[What you are asked to do] Transcribe exactly each line of the entries, from the opening line to the line with "WCAG 2.1 Conformance Requirements", with both of those lines included.

(Extracted data entries)
○ ○ ○ ○ ○

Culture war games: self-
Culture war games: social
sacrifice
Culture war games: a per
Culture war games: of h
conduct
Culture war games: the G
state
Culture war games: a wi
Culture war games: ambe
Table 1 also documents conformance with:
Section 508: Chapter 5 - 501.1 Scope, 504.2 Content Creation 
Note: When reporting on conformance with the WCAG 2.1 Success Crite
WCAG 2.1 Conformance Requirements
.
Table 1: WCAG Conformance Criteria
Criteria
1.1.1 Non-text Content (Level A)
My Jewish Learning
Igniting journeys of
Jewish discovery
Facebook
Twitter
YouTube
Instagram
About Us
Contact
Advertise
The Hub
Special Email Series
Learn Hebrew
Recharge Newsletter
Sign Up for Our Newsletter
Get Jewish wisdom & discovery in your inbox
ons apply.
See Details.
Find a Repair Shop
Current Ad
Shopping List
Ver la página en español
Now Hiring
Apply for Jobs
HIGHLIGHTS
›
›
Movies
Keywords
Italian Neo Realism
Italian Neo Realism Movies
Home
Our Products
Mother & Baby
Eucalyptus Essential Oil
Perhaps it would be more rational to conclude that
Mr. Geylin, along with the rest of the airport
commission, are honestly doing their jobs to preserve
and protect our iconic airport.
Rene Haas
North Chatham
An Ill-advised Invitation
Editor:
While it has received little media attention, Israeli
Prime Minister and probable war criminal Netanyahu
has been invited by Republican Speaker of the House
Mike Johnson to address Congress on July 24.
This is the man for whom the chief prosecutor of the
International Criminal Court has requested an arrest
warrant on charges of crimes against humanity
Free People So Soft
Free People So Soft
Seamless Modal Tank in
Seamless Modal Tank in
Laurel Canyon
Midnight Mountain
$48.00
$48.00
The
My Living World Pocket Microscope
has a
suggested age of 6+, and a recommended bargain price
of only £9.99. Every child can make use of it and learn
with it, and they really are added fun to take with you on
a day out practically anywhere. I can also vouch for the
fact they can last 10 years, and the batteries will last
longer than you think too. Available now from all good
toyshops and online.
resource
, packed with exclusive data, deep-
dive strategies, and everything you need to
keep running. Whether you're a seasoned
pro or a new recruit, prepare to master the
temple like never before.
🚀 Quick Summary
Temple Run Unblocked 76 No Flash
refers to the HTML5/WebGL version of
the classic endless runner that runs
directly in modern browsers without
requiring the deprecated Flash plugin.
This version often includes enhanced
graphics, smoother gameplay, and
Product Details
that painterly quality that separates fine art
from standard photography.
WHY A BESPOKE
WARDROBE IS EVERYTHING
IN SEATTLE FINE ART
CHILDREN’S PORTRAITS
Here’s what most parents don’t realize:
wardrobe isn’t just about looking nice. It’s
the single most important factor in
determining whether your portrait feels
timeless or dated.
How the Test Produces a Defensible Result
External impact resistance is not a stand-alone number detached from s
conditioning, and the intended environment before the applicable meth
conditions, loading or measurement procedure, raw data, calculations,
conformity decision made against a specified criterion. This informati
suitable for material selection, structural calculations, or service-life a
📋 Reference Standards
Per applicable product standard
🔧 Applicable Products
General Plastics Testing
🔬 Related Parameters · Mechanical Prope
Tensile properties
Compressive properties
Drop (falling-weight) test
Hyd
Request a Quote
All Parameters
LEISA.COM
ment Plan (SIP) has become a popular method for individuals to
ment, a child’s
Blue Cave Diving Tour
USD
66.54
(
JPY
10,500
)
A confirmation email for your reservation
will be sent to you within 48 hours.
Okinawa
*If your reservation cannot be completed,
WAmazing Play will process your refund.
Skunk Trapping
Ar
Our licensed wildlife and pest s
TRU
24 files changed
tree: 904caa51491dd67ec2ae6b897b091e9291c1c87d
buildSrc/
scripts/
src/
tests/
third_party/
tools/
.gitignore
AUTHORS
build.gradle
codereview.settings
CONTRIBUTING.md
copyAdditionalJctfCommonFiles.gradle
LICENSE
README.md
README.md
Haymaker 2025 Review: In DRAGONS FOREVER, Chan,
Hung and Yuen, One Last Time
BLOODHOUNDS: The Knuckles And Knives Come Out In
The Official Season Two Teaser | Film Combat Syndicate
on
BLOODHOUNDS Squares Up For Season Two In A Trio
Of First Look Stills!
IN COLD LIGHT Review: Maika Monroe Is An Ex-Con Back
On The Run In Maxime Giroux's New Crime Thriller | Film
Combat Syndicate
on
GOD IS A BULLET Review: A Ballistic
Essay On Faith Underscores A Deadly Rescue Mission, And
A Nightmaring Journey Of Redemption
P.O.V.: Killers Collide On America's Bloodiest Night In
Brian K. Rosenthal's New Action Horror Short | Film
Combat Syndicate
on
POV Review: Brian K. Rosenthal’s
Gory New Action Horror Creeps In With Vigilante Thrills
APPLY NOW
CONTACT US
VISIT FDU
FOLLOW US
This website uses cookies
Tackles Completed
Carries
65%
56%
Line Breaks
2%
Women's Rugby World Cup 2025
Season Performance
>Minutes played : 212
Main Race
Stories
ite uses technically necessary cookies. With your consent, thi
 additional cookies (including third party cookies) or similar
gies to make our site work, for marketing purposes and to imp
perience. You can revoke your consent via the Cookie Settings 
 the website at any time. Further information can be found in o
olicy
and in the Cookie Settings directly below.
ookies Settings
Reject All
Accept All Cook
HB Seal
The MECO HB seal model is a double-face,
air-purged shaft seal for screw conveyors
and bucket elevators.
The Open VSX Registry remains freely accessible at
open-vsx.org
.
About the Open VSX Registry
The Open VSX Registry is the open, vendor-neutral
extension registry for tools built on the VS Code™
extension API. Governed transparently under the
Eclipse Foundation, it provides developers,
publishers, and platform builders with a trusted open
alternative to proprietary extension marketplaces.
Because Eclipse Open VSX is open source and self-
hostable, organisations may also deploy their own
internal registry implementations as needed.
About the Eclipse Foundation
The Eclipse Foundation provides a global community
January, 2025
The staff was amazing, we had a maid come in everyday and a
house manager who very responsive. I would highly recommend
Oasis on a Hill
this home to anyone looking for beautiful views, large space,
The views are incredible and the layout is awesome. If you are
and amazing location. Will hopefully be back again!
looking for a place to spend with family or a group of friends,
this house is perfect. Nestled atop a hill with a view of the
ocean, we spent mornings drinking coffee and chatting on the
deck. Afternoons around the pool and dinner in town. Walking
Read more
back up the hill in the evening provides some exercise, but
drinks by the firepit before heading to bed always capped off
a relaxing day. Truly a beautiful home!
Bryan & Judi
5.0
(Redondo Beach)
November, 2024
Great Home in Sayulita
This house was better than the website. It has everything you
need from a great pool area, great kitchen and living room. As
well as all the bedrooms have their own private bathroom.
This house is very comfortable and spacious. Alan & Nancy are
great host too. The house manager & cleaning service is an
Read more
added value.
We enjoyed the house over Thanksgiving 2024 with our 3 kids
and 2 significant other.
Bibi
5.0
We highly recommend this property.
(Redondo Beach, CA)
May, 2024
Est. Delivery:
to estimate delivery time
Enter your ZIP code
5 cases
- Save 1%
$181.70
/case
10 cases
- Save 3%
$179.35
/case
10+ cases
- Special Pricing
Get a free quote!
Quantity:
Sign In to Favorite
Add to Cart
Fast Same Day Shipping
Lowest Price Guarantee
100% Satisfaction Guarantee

○ ○ ○ ○ ○

[Solution to this problem]
Culture war games: self-
Culture war games: social
sacrifice
Culture war games: a per
Culture war games: of h
conduct
Culture war games: the G
state
Culture war games: a wi
Culture war games: ambe
Table 1 also documents conformance with:
Section 508: Chapter 5 - 501.1 Scope, 504.2 Content Creation 
Note: When reporting on conformance with the WCAG 2.1 Success Crite
WCAG 2.1 Conformance Requirements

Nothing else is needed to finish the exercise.